With it’s white angular lines and Santorini-esque whitness reflecting the sun , The Racha sits just behind the island’s prettiest beach surrounded by thick foliage and manicured grounds. The Grand Pool Suite is the way to go here- consisting of a large bedroom, ensuite, separate office, pavillion and infinity pool with the best position and views in the resort it is pretty hard to beat. For me, the biggest drawcard of The Racha are it’s ozone treated pools- as any bottle blonde can attest, chlorine is enemy no 1 and I usually avoid pools like the plague but here the water has been filtered without chemicals so it feels wonderful on the skin. I spent hours in our private pool each day playing mermaids with my daughter. The hotel also runs a conservation program for little green frogs that come out at night and during the day , huge iguanas slink in and out of the bushes.
With only a few cars there isn’t much to do except walk the palm fringed dirt roads to other beaches while discussing the possibility of a fallen coconut death, bike riding past sleepy buffalo to hidden coves or grabbing a spicy lunch at alternative small resorts around the island (there are 3). The fish here are well trained and completely exhibitionist and the hotel’s beach is a fantastic snorkelling spot if you go early to avoid the crowds. Grab a bag of bread and as soon as you enter the shallows you will be surrounded by a flume of rainbow coloured fins that will eat right out of your hand (hello Nemo and all of his friends!). In fact the whole island provides excellent and really safe diving and all the hotels provide diving training as well. Not much goes on at night so we would surf the floating pier , a fun and daredevil activity when the waves are big but I’m sure completely frightening for someone with bone related problems. So do not wear heels on arrival to this island as this pier is the only way to get off the boat!
The Racha offers the best quality food but more flavour can be found at cheap little Thai joints on the island . For a great meal though, catch the boat back to Phuket’s Chalong Pier and grab a meal at the newly refurbished Kan Eang pier restaurant – I have regular cravings for it’s fresh and authentic chilli crab, morning glory, crab omlette and specials like battered freshwater weed and prawn . Grab a table by the water and watch the longboats glide by in the green pass while you sip a fresh coconut in the shade.
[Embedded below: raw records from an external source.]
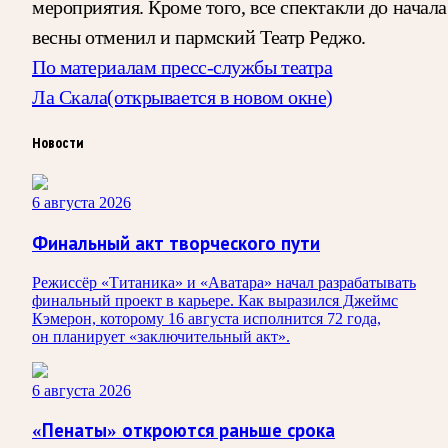
мероприятия. Кроме того, все спектакли до начала
весны отменил и пармский Театр Реджо.
По материалам пресс-службы театра
Ла Скала
(открывается в новом окне)
Новости
6 августа 2026
Финальный акт творческого пути
Режиссёр «Титаника» и «Аватара» начал разрабатывать
финальный проект в карьере. Как выразился Джеймс
Кэмерон, которому 16 августа исполнится 72 года,
он планирует «заключительный акт».
6 августа 2026
«Пенаты» откроются раньше срока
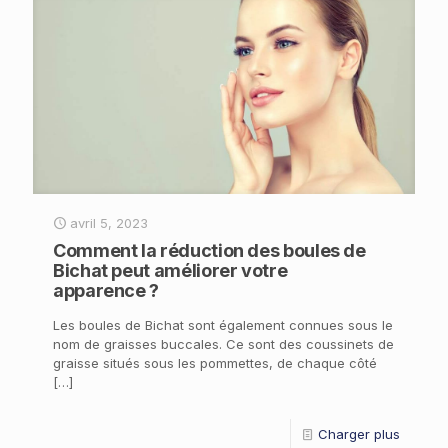
avril 5, 2023
Comment la réduction des boules de
Bichat peut améliorer votre
apparence ?
Les boules de Bichat sont également connues sous le
nom de graisses buccales. Ce sont des coussinets de
graisse situés sous les pommettes, de chaque côté
[…]
Charger plus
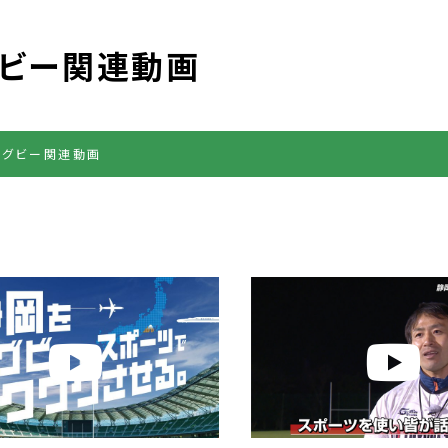
ビー関連動画
ラグビー関連動画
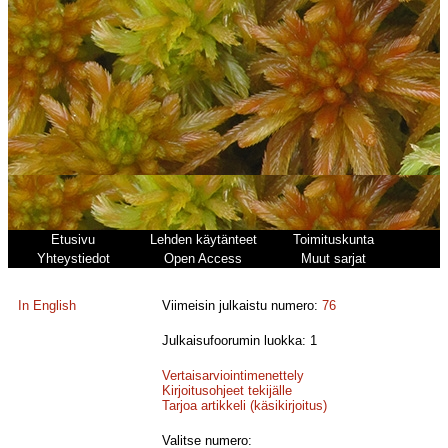
Etusivu
Lehden käytänteet
Toimituskunta
Yhteystiedot
Open Access
Muut sarjat
In English
Viimeisin julkaistu numero:
76
Julkaisufoorumin luokka: 1
Vertaisarviointimenettely
Kirjoitusohjeet tekijälle
Tarjoa artikkeli (käsikirjoitus)
Valitse numero:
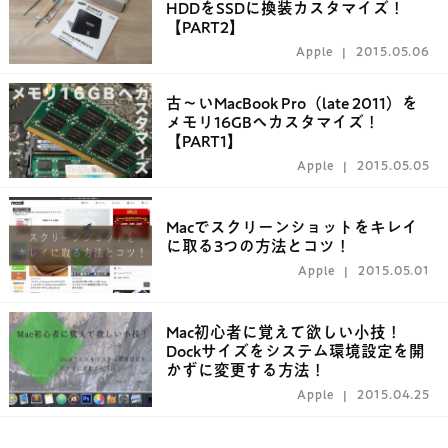
HDDをSSDに換装カスタマイズ！
【PART2】
Apple
2015.05.06
古〜いMacBook Pro（late 2011）を
メモリ16GBへカスタマイズ！
【PART1】
Apple
2015.05.05
Macでスクリーンショットをキレイ
に取る3つの方法とコツ！
Apple
2015.05.01
Mac初心者に覚えて欲しい小技！
Dockサイズをシステム環境設定を開
かずに変更する方法！
Apple
2015.04.25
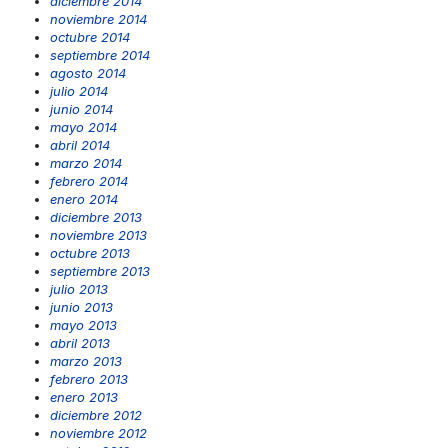
diciembre 2014
noviembre 2014
octubre 2014
septiembre 2014
agosto 2014
julio 2014
junio 2014
mayo 2014
abril 2014
marzo 2014
febrero 2014
enero 2014
diciembre 2013
noviembre 2013
octubre 2013
septiembre 2013
julio 2013
junio 2013
mayo 2013
abril 2013
marzo 2013
febrero 2013
enero 2013
diciembre 2012
noviembre 2012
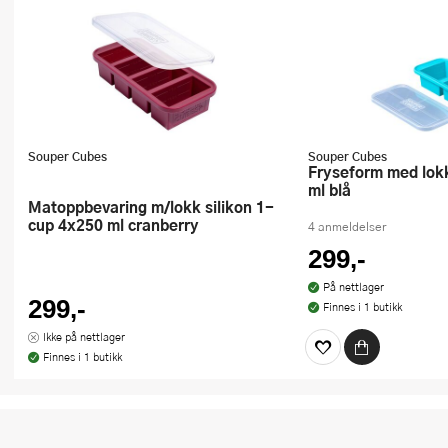
Souper Cubes
Souper Cubes
Fryseform med lokk silikon 2x500
ml blå
Matoppbevaring m/lokk silikon 1-
cup 4x250 ml cranberry
4 anmeldelser
299,-
På nettlager
299,-
Finnes i 1 butikk
Ikke på nettlager
Finnes i 1 butikk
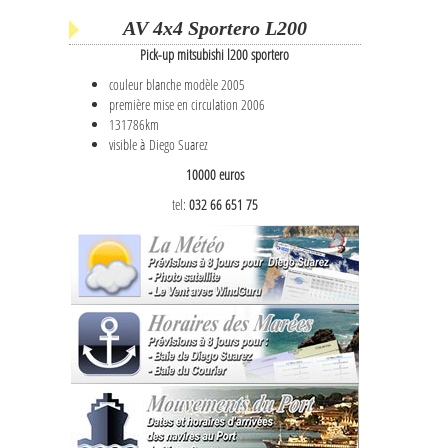
AV 4x4 Sportero L200
Pick-up mitsubishi l200 sportero
couleur blanche modèle 2005
première mise en circulation 2006
131786km
visible à Diego Suarez
10000 euros
tel:
032 66 651 75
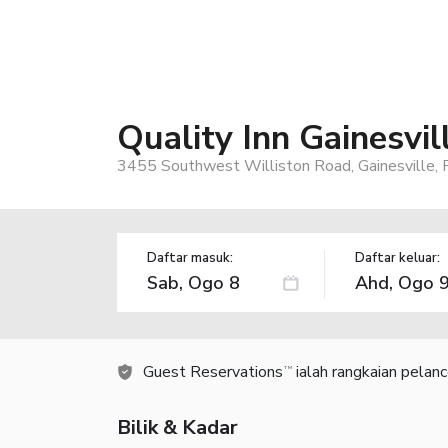
Quality Inn Gainesvil
3455 Southwest Williston Road, Gainesville,
Daftar masuk:
Daftar keluar:
Guest Reservations
ialah rangkaian pelan
TM
Bilik & Kadar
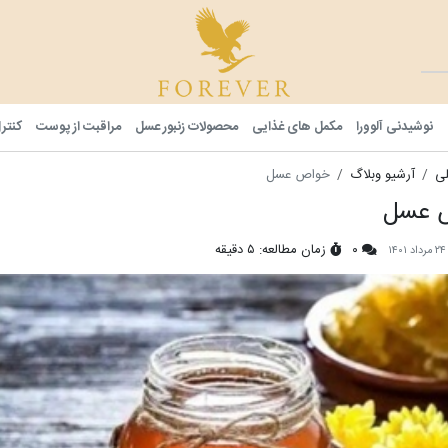
فوراور شا
نوشیدنی آلوورا
مکمل های غذایی
محصولات زنبور عسل
مراقبت از پوست
کنتر
ی
آرشیو وبلاگ
خواص عسل
 عسل
۰
زمان مطالعه: ۵ دقیقه
۱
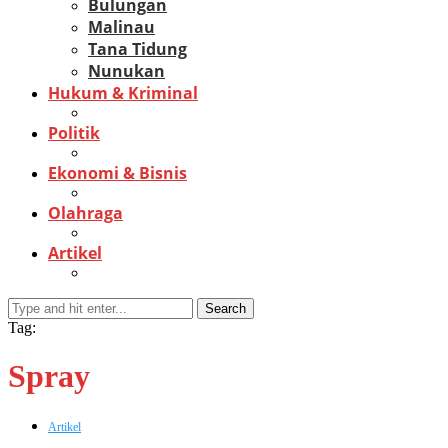
Bulungan
Malinau
Tana Tidung
Nunukan
Hukum & Kriminal
Politik
Ekonomi & Bisnis
Olahraga
Artikel
Search
Tag:
Spray
Artikel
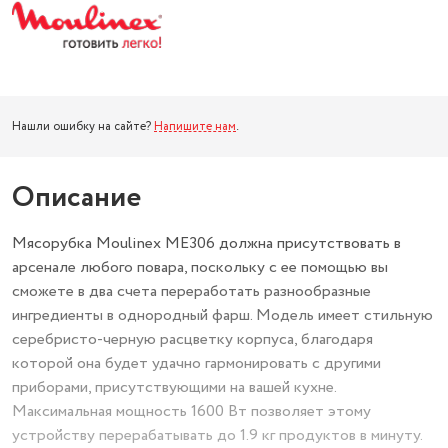
Нашли ошибку на сайте?
Напишите нам
.
Описание
Мясорубка Moulinex ME306 должна присутствовать в
арсенале любого повара, поскольку с ее помощью вы
сможете в два счета переработать разнообразные
ингредиенты в однородный фарш. Модель имеет стильную
серебристо-черную расцветку корпуса, благодаря
которой она будет удачно гармонировать с другими
приборами, присутствующими на вашей кухне.
Максимальная мощность 1600 Вт позволяет этому
устройству перерабатывать до 1.9 кг продуктов в минуту.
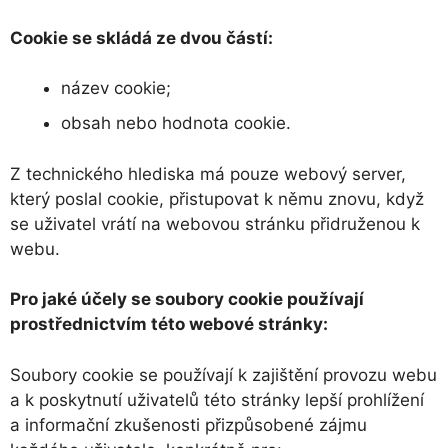
Cookie se skládá ze dvou částí:
název cookie;
obsah nebo hodnota cookie.
Z technického hlediska má pouze webový server,
který poslal cookie, přistupovat k němu znovu, když
se uživatel vrátí na webovou stránku přidruženou k
webu.
Pro jaké účely se soubory cookie používají
prostřednictvím této webové stránky:
Soubory cookie se používají k zajištění provozu webu
a k poskytnutí uživatelů této stránky lepší prohlížení
a informační zkušenosti přizpůsobené zájmu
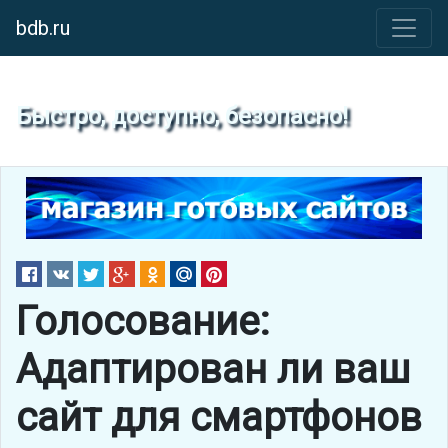
bdb.ru
Быстро, доступно, безопасно!
Голосование:
Адаптирован ли ваш
сайт для смартфонов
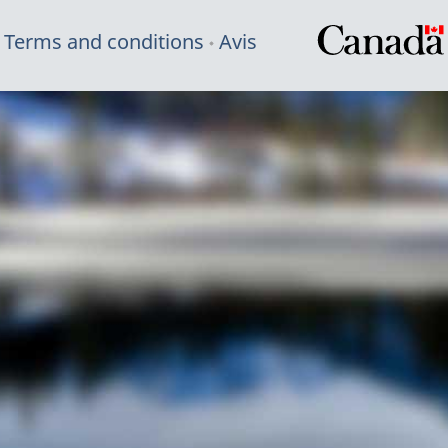
Terms and conditions
Avis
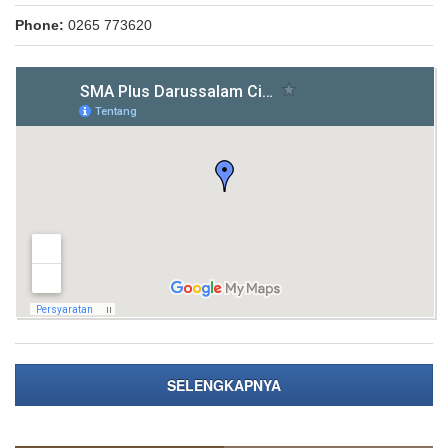
Phone:
0265 773620
SELENGKAPNYA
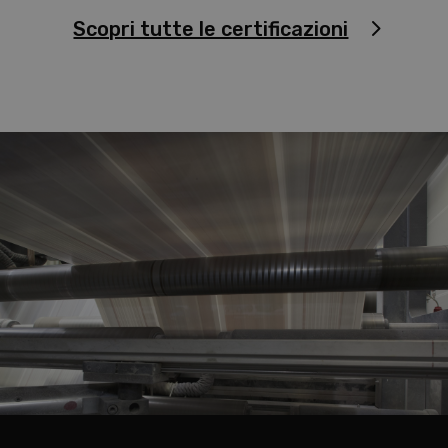
Scopri tutte le certificazioni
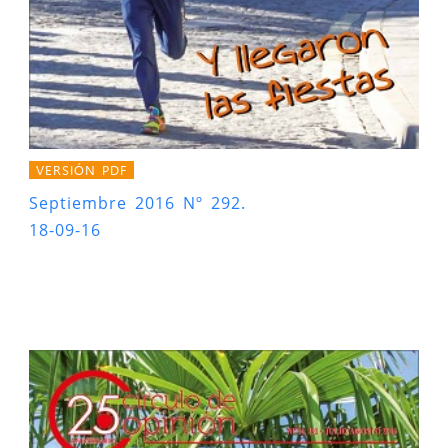
VERSIÓN PDF
Septiembre 2016 Nº 292.
18-09-16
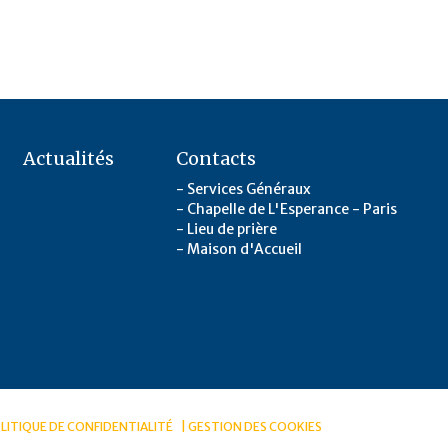
Actualités
Contacts
Services Généraux
Chapelle de L'Esperance - Paris
Lieu de prière
Maison d'Accueil
LITIQUE DE CONFIDENTIALITÉ
GESTION DES COOKIES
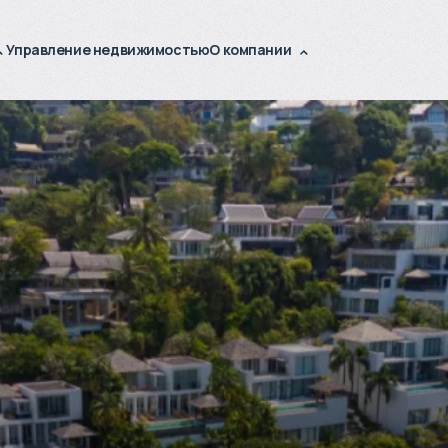
Управление недвижимостью
О компании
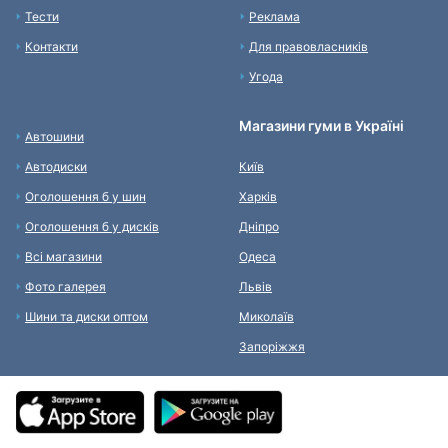
Тести
Реклама
Контакти
Для правовласників
Угода
Магазини гуми в Україні
Автошини
Автодиски
Київ
Оголошення б у шин
Харків
Оголошення б у дисків
Дніпро
Всі магазини
Одеса
Фото галерея
Львів
Шини та диски оптом
Миколаїв
Запоріжжя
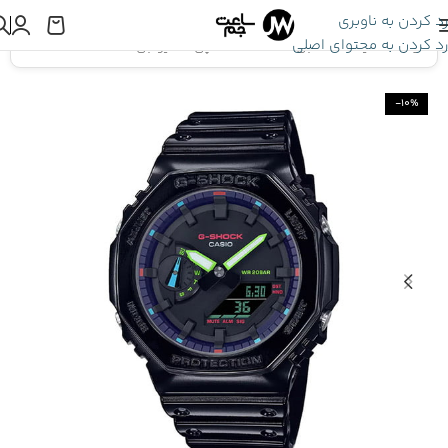
رد کردن به ناوبری
رد کردن به محتوای اصلی
اینجا هستید:
ساعت جی شاک
»
ساعت مچی کاسیو جی شاک GA-2100RGB-1A
-10%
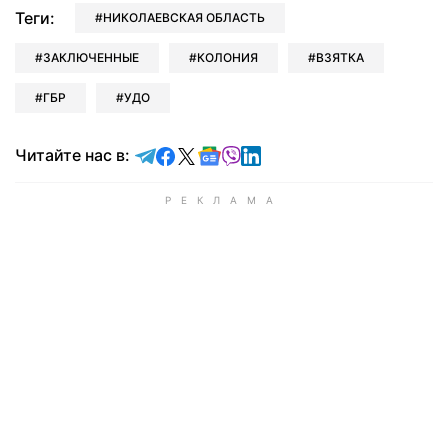
Теги:
НИКОЛАЕВСКАЯ ОБЛАСТЬ
ЗАКЛЮЧЕННЫЕ
КОЛОНИЯ
ВЗЯТКА
ГБР
УДО
Читайте в Telegram
Читайте в Facebook
Читайте в X
Читайте в Google news
Читайте в Viber
Читайте в LinkedIn
Читайте нас в:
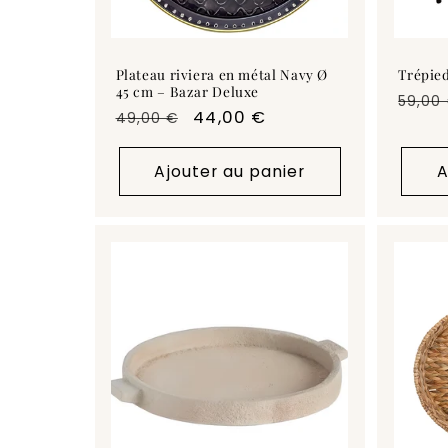
Plateau riviera en métal Navy Ø
Trépied
45 cm – Bazar Deluxe
Prix
59,00
Prix
Prix
44,00 €
49,00 €
habit
habituel
promotionnel
Ajouter au panier
A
The hotel now offers daily boat excursion trips to other small nearby islands but we weren’t that excited to join the throngs to visit places that were even busier than our piece of heaven. The large nearby Phuket island offers all the tourist trappings though – including anything from shopping, paintball, obstacle courses, extravagant ladyboy shows, a pearl farm , floating markets, amusement parks and nightclubs in case you feel you need a reprieve from serenity. There are no boats back to the island after nightfall however, so you’ll need to pull an all nighter . I think jumping on Racha’s pontoon pier by moonlight is so much more fun anyway!